One of the greatest social problems in postwar Germany was providing the population with housing. The German authorities assigned refugees to excess rooms in undestroyed apartments and houses. As this 1946 report from Bielefeld’s Refugee Housing Office makes clear, refugees were often harassed by landlords who were unwilling to share the available resources.

From the Report of a Housing Allocator in Bielefeld: Problems in the Resettlement of Refugees from Camps to Confiscated Housing (1946)

Source

Today, the refugees often find an empty or near-empty room. That they have to sleep on the floor and have no place to store their meager belongings is something they accept with bitterness. But something that hardly anyone can take is that they are not even allowed to cook. Let us assume that no use of the kitchen is provided for; it would still be the moral duty of the landlord to let the refugee prepare his scanty meals in the kitchen, at least until his own stove is available. What is the refugee supposed to do? No oven, no stove, no fuel. Go to the public soup kitchen? Perhaps march from Sonderburgerstraße all the way to the city with a baby in his arms?

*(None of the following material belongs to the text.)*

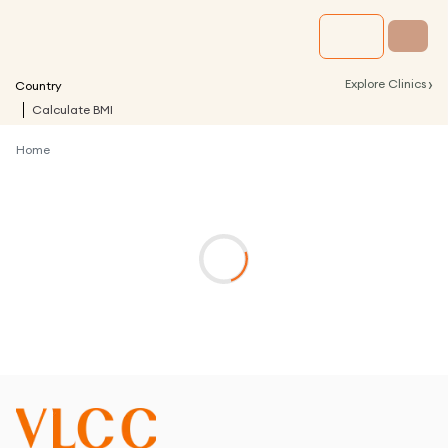
›
Explore Clinics
Country
Calculate BMI
Home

The allocator is pushing for use of the kitchen. People go along for the moment, and a short while later the refugees are sitting in the 55er barracks and are asking to be resettled, since the landlord has kicked them out of the kitchen again. The landlord says: the refugee uses too much gas, and other such things.

Source: Problems in the Resettlement of Refugees from Camps to Confiscated Housing, Excerpt from the Report of a Housing Allocator in Bielefeld, 1946, Stadtarchiv Bielefeld, Bestand 103,2/Hauptamt, Nr. 232; reprinted in Christoph Kleßmann, Die doppelte Staatsgründung: Deutsche Geschichte 1945–1955. Göttingen: Vandenhoeck & Ruprecht, 1986, pp. 358–59.